The Customs Tariff Act, 1975 was enacted on August 18, 1975 for the purpose of consolidating and modifying the legal standards relating to customs duties. The products that are imported to India shall be legally responsible to pay an additional duty equivalent to that of the excise duty in the same manner levied for the goods manufactured in India and the percentage of the duty payable shall be calculated according to the value of the goods. In order to calculate the additional duty on the goods that are imported, the value of the goods shall be determined according to the Customs Act, 1962 or as per the tariff value decided on the goods. The value shall also be the customs duty charged on the goods and any amount charged on the goods according to any law in force in addition to the customs duty.

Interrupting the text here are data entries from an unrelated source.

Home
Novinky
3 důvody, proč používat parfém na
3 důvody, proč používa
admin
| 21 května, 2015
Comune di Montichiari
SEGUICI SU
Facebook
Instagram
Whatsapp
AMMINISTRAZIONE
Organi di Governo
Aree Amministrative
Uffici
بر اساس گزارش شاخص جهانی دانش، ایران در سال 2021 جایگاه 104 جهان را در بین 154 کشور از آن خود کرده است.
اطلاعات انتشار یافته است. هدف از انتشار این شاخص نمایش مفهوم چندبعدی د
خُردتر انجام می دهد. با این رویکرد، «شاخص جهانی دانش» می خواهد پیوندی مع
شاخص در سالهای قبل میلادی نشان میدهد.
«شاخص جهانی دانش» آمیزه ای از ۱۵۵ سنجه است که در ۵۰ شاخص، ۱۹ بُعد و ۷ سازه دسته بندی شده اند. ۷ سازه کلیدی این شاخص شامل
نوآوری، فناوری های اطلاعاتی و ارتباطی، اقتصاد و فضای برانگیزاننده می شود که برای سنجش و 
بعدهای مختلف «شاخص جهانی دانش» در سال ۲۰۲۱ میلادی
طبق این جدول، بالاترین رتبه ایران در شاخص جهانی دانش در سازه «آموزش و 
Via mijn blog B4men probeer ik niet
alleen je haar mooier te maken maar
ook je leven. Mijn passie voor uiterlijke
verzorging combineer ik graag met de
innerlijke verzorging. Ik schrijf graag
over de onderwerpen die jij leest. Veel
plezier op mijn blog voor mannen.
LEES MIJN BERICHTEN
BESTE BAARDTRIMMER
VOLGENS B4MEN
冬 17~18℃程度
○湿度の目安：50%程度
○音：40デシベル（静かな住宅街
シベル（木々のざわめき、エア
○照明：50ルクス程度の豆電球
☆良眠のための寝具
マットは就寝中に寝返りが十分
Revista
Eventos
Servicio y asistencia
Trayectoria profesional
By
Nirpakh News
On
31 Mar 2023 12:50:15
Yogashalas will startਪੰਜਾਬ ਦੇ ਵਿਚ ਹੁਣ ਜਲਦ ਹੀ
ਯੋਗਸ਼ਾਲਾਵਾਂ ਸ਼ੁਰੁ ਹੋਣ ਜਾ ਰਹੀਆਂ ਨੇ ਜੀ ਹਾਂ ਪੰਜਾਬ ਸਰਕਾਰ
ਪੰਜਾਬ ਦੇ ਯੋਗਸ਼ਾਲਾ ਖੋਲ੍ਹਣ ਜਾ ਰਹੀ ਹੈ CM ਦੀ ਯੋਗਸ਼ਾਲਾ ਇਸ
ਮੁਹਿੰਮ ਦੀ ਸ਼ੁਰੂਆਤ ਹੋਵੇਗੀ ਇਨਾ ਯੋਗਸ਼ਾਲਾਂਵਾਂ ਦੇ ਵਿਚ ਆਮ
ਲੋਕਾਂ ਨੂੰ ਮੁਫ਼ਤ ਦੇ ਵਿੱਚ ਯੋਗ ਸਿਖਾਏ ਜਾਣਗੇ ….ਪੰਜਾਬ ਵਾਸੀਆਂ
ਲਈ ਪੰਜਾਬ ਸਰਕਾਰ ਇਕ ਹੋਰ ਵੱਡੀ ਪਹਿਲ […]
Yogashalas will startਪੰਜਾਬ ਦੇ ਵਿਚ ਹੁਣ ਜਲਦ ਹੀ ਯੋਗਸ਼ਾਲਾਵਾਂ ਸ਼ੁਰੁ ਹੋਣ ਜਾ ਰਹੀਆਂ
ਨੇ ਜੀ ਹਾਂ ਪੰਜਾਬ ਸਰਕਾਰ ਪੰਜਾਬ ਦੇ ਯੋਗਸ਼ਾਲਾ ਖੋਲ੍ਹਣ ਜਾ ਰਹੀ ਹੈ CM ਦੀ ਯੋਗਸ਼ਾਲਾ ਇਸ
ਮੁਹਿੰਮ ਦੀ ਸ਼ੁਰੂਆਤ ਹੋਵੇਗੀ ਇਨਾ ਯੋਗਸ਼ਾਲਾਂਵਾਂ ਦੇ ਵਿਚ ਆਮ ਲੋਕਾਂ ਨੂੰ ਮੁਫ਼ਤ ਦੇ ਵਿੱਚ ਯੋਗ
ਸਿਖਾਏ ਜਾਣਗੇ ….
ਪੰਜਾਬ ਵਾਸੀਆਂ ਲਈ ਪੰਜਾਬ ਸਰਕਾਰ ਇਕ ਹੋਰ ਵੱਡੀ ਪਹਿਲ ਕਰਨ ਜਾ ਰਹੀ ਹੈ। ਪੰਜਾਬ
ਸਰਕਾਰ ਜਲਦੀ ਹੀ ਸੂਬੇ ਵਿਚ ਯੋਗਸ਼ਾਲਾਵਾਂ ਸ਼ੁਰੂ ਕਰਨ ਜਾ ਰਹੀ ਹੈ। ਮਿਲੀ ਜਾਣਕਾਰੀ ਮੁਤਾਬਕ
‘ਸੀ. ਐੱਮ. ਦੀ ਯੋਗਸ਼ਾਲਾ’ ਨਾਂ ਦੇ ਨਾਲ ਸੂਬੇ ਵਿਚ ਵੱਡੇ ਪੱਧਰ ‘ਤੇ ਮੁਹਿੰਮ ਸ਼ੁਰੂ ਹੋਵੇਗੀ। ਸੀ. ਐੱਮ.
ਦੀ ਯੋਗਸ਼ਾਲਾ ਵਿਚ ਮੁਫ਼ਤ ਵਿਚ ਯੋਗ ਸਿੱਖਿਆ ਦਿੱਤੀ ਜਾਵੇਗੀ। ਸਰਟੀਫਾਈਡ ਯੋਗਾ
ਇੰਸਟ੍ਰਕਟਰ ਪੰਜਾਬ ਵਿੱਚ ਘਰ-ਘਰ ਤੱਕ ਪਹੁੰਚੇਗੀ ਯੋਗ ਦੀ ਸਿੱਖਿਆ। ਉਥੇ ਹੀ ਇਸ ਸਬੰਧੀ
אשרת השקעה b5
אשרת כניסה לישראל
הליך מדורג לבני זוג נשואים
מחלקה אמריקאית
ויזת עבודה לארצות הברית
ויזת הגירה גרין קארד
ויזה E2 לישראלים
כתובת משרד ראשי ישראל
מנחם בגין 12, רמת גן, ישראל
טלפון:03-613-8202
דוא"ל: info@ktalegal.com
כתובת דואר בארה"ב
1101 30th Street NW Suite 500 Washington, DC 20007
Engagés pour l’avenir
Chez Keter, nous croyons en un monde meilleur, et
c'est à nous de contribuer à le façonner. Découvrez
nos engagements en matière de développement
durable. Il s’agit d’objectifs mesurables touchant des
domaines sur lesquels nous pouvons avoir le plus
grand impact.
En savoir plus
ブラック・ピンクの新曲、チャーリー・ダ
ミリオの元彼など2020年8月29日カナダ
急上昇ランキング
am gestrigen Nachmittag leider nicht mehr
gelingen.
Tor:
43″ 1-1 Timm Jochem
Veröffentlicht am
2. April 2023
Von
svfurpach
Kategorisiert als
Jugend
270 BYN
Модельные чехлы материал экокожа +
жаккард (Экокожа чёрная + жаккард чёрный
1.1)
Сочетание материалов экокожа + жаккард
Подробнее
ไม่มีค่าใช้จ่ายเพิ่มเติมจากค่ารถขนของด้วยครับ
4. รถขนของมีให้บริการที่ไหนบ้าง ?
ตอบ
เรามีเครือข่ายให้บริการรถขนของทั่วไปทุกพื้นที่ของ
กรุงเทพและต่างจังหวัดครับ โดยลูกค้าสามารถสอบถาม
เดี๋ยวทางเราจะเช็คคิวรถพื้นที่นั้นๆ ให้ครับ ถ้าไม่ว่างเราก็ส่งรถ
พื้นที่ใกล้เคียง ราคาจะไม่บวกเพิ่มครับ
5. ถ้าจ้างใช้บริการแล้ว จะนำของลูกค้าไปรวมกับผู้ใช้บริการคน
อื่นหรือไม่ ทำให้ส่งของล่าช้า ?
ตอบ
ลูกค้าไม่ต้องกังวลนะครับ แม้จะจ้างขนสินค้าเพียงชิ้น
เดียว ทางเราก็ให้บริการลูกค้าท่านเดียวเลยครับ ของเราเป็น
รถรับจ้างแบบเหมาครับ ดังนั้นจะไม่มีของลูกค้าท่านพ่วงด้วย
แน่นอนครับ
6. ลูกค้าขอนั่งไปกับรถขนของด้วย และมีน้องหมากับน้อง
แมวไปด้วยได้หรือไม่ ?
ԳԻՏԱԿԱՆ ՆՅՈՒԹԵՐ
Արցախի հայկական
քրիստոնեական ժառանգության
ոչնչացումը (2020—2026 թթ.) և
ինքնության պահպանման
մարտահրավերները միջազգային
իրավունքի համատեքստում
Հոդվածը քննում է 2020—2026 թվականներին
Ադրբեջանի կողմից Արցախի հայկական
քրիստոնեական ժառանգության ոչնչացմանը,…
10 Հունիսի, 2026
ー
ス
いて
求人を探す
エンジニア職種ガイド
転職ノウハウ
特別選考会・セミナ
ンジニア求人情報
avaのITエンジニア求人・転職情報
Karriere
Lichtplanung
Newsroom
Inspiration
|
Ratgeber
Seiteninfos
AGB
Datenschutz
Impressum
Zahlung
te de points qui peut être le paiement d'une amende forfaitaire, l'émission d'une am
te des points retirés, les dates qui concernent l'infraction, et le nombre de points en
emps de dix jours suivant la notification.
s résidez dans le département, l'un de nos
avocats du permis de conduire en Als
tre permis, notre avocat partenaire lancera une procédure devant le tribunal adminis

Where the Central Government is of the opinion that additional duty is to be levied on the goods in the interest of the public, the duty that would balance the duty of excise on the raw materials, constituents and elements of similar form used in the production of that product, the Central Government shall issue a direction that duty in addition to the additional duty that embodies the excise duty imposed on the raw material shall be fixed by the Central government by framing rules for such imported goods. For framing rules the Central Government shall consider the average quantum of the duty of excise that is to be paid on the raw materials, constituents or elements that are employed for the production of such goods.

Where preferential rate of revenue is determined for a product under the first schedule or is permissible according to the notification issued under the Customs Act, 1962, then the duty shall be imposed and collected as per the standard rate unless a claim is raised by the owner of the goods during importation that goods are to be charged with preferential rate as it is the creation or manufacture of the preferential area. Where the Indian Government and the Government of a foreign country entered into a trade agreement that the duty shall be imposed on the products of the foreign country at lower rates than determined under the First Schedule, the Central Government shall make rules for the said purpose. Furthermore, if the Tariff Commission constituted under the Tariff Commission Act, 1951 recommends for the instant action to protect the interests of any industrial establishments in India, the Central Government shall inflict customs duty on the products imported to India for which the proposal is made.

Where the duty imposed on any product according to the first schedule is prescribed as protective, such duty shall be effective only to the extent and inclusive of the date prescribed in that schedule. The Act confers emergency power to enhance or impose export or import duties by the Central Government with respect to a product. The Central Government shall impose duty and additional duty on articles where such article is imported to India at a rate less than its normal value, as the anti dumping duty. To comply with the agreements entered with a foreign country, the Central Government shall have power to modify and adjust the duties at the required rates by notifying in the Gazette of India.

The central government has framed the Customs Tariff (Identification, Assessment and Collection of Anti-dumping Duty on Dumped Articles and For Determination of Injury) Rules, 1995 and Customs Tariff (Determination of Origin of Goods under the Agreement on SAARC Preferential Trading Arrangement) Rules, 1995 to put into effect the power granted under the Customs Tariff Act, 1975. Recently, the Central Government enacted the Customs Tariff Amendment (Incorporation of Proposals) Act, 2013, Customs and Excise (Duties and Other Taxes) (Amendment) Act, 2013 and has also introduced Customs Tariff (Anti-Dumping) Amendment Bill, 2013 in the Rajya Sabha, waiting for the assent of the President.